Start of Information given

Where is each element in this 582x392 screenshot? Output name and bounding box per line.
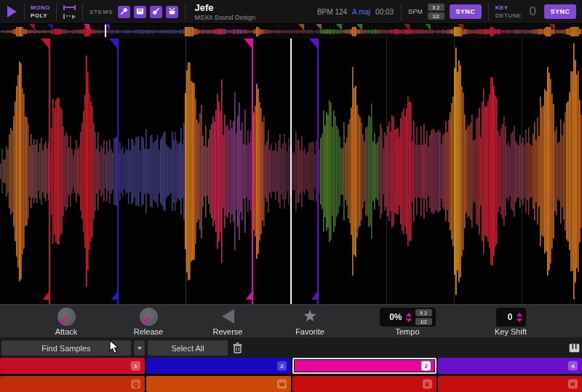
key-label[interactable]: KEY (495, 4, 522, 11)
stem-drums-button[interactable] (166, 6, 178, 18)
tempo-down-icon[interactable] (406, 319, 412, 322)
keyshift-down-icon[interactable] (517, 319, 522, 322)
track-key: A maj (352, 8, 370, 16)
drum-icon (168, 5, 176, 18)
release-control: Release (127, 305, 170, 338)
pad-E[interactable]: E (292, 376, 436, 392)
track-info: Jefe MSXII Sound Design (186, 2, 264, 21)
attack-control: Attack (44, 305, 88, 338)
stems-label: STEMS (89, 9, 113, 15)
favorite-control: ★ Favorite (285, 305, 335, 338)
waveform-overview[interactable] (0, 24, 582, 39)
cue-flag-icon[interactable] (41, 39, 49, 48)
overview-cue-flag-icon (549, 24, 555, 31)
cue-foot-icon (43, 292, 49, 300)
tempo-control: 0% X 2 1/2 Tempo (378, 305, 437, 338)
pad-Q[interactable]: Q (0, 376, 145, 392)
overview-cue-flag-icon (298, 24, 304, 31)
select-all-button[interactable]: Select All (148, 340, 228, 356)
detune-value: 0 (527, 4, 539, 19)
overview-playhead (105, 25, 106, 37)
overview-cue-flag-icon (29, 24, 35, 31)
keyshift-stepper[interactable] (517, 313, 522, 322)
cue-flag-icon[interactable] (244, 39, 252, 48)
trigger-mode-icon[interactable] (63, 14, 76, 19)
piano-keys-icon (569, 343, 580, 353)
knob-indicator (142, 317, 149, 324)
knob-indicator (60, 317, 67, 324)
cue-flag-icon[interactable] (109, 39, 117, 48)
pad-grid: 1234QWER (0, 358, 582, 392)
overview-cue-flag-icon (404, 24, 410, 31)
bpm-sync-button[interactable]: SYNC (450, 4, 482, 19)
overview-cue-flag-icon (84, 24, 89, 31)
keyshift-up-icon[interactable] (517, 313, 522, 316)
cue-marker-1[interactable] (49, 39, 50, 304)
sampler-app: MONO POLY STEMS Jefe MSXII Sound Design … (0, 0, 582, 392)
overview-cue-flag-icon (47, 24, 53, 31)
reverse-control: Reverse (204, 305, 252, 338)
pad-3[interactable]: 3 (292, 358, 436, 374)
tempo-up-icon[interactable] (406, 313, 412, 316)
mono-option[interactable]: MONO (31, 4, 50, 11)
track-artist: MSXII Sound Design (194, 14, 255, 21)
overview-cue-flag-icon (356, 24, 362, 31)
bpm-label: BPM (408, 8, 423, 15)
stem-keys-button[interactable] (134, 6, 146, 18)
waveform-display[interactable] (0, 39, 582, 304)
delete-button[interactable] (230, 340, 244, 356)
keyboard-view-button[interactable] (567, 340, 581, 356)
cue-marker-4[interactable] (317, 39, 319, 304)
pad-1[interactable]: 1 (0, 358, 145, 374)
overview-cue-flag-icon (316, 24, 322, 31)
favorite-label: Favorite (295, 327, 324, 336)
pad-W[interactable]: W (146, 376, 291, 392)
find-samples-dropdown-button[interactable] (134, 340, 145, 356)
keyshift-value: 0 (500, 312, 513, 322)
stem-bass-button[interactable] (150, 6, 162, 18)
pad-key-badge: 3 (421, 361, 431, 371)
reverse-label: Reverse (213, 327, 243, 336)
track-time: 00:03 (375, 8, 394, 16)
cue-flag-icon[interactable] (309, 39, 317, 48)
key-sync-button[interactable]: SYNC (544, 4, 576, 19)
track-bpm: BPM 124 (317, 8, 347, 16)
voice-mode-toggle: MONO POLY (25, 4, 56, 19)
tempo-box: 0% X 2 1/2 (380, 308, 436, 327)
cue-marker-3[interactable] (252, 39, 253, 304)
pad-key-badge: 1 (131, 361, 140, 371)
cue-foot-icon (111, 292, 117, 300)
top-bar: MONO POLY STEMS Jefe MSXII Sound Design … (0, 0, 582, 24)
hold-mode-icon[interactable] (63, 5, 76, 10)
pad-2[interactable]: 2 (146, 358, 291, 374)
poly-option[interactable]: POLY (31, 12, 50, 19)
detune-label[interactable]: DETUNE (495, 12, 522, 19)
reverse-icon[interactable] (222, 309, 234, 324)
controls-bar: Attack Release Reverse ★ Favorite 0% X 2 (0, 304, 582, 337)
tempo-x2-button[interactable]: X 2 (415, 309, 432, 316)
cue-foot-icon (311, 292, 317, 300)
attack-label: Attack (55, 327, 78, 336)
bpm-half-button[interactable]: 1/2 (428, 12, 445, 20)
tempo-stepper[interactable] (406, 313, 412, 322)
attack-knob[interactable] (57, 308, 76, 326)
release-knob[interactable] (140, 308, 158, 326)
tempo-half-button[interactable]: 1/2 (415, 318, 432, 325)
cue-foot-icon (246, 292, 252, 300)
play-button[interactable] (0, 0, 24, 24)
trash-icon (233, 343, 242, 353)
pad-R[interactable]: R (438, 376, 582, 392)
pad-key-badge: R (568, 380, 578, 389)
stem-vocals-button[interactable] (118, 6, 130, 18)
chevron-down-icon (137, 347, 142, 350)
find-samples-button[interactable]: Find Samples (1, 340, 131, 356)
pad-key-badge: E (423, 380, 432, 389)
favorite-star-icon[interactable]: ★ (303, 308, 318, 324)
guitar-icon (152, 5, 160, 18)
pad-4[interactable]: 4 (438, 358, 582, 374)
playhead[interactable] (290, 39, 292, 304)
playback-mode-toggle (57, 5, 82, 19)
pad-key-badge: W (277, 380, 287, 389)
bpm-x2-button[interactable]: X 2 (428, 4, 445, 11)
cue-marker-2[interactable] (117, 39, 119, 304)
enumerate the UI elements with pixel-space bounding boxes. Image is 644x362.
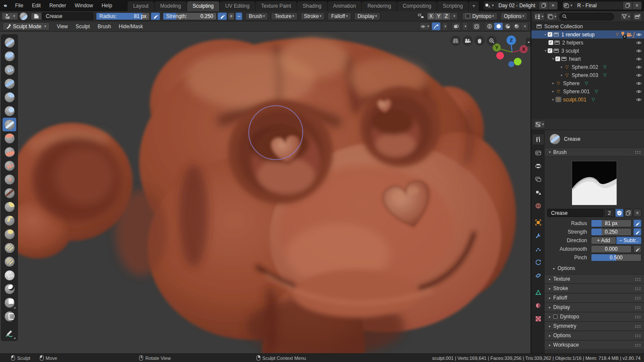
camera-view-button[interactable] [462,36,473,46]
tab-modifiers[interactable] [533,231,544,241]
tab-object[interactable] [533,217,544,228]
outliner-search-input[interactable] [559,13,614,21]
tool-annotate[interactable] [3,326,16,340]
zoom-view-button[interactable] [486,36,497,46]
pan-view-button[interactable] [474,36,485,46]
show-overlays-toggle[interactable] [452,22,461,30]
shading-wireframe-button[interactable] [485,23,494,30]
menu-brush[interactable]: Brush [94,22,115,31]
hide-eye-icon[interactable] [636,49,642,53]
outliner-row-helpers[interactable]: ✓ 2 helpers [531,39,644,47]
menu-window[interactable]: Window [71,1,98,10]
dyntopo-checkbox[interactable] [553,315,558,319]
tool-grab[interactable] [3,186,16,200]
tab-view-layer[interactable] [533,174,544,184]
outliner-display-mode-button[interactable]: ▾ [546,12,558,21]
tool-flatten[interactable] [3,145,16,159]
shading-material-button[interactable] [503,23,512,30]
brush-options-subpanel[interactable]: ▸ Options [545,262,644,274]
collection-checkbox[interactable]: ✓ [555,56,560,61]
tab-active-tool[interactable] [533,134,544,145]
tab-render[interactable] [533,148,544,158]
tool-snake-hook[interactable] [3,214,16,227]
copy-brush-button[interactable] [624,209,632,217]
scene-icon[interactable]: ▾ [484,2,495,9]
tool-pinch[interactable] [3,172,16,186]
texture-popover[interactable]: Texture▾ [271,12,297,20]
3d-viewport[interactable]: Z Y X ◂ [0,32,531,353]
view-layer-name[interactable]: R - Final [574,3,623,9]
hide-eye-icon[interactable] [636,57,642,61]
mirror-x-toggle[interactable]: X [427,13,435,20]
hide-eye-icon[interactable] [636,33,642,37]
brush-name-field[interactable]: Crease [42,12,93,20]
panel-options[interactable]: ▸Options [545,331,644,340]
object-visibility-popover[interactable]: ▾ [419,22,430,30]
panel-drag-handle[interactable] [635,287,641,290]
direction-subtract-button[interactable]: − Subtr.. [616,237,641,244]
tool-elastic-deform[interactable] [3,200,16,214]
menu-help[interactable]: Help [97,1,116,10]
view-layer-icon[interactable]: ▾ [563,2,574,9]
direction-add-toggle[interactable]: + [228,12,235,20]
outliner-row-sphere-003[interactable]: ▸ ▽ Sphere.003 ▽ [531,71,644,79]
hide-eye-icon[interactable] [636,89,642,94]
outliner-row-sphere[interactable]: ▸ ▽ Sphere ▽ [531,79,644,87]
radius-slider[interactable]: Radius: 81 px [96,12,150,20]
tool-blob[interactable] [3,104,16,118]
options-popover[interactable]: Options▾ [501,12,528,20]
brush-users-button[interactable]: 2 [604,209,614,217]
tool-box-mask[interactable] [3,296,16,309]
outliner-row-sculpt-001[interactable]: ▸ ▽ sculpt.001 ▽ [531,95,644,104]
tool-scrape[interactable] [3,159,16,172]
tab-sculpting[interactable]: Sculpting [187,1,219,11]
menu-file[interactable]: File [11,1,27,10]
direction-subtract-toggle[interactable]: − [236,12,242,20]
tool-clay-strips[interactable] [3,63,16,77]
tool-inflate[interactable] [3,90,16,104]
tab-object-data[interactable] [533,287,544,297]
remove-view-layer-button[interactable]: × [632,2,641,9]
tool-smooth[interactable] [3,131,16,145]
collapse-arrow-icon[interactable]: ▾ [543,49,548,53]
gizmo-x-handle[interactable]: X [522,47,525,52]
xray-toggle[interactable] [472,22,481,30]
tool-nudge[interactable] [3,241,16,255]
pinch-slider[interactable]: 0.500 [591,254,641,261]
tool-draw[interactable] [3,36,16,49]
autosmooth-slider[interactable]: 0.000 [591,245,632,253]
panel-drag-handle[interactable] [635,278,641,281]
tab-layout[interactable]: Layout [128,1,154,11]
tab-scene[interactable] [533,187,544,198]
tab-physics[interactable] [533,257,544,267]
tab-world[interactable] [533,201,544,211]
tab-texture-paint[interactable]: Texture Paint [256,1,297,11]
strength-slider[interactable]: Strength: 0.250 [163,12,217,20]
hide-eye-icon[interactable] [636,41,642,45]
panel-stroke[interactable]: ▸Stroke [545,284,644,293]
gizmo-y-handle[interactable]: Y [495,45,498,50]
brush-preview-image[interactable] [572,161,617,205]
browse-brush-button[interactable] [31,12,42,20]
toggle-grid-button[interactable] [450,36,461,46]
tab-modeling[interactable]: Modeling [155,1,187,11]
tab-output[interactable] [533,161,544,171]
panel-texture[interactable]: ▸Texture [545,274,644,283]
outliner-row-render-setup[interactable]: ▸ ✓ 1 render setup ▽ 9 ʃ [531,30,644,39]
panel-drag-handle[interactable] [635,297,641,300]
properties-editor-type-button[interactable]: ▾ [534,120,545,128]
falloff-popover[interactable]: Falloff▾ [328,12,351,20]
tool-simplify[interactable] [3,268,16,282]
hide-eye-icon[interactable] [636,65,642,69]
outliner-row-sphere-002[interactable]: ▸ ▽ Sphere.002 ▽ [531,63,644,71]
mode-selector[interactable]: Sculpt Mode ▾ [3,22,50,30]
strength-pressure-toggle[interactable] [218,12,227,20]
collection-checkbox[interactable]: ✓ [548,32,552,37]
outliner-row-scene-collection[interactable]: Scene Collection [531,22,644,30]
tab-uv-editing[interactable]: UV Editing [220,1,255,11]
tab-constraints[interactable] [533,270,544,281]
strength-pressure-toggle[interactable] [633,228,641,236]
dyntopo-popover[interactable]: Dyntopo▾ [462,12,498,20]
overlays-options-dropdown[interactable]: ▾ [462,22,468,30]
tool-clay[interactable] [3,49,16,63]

End of Information given
Start of Information given

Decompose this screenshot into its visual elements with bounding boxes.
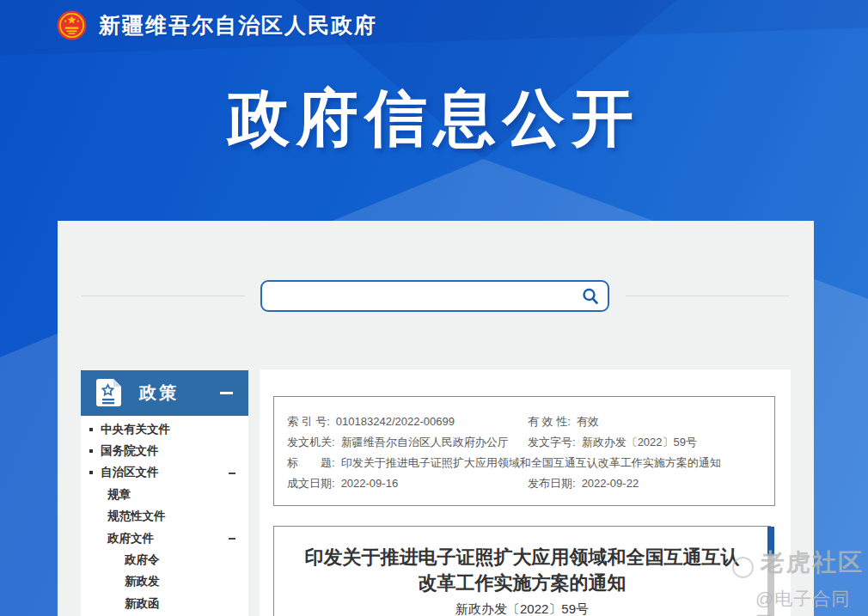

End of Information given
Start of Information given

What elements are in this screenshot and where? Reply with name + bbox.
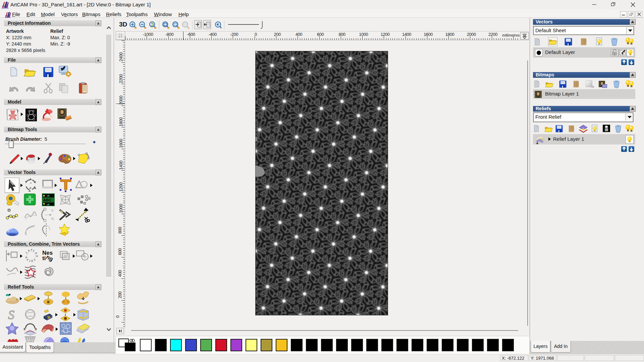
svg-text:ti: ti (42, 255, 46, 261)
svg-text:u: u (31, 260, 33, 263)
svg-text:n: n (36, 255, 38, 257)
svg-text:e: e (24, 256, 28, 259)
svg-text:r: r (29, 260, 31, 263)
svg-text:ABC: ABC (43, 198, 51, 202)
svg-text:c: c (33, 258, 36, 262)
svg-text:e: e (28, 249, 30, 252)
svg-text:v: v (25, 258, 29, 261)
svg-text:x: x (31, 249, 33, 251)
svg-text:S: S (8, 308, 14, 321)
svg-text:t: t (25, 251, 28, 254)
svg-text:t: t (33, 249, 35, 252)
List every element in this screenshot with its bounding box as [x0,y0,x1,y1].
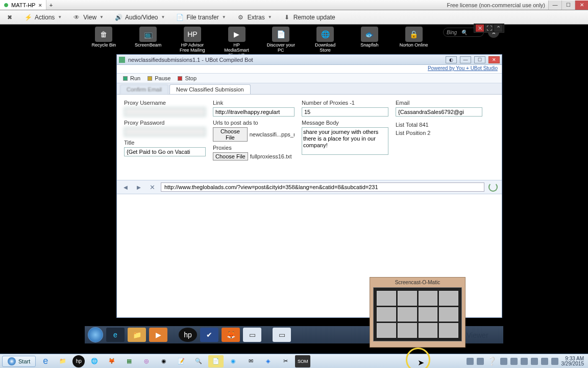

End of Information given

Precisely those lines above that run from the line with "What elements are" up to and including the line with "List every element" are to be set down, with the pictures omitted.

What elements are in this screenshot and where? Reply with name + bbox.
svg-text:ti: ti (42, 255, 46, 261)
svg-text:u: u (31, 260, 33, 263)
svg-text:n: n (36, 255, 38, 257)
svg-text:e: e (24, 256, 28, 259)
svg-text:r: r (29, 260, 31, 263)
svg-text:ABC: ABC (43, 198, 51, 202)
svg-text:c: c (33, 258, 36, 262)
svg-text:e: e (28, 249, 30, 252)
svg-text:v: v (25, 258, 29, 261)
svg-text:x: x (31, 249, 33, 251)
svg-text:S: S (8, 308, 14, 321)
svg-text:t: t (25, 251, 28, 254)
svg-text:t: t (33, 249, 35, 252)
List every element in this screenshot with its bounding box as [x0,y0,x1,y1].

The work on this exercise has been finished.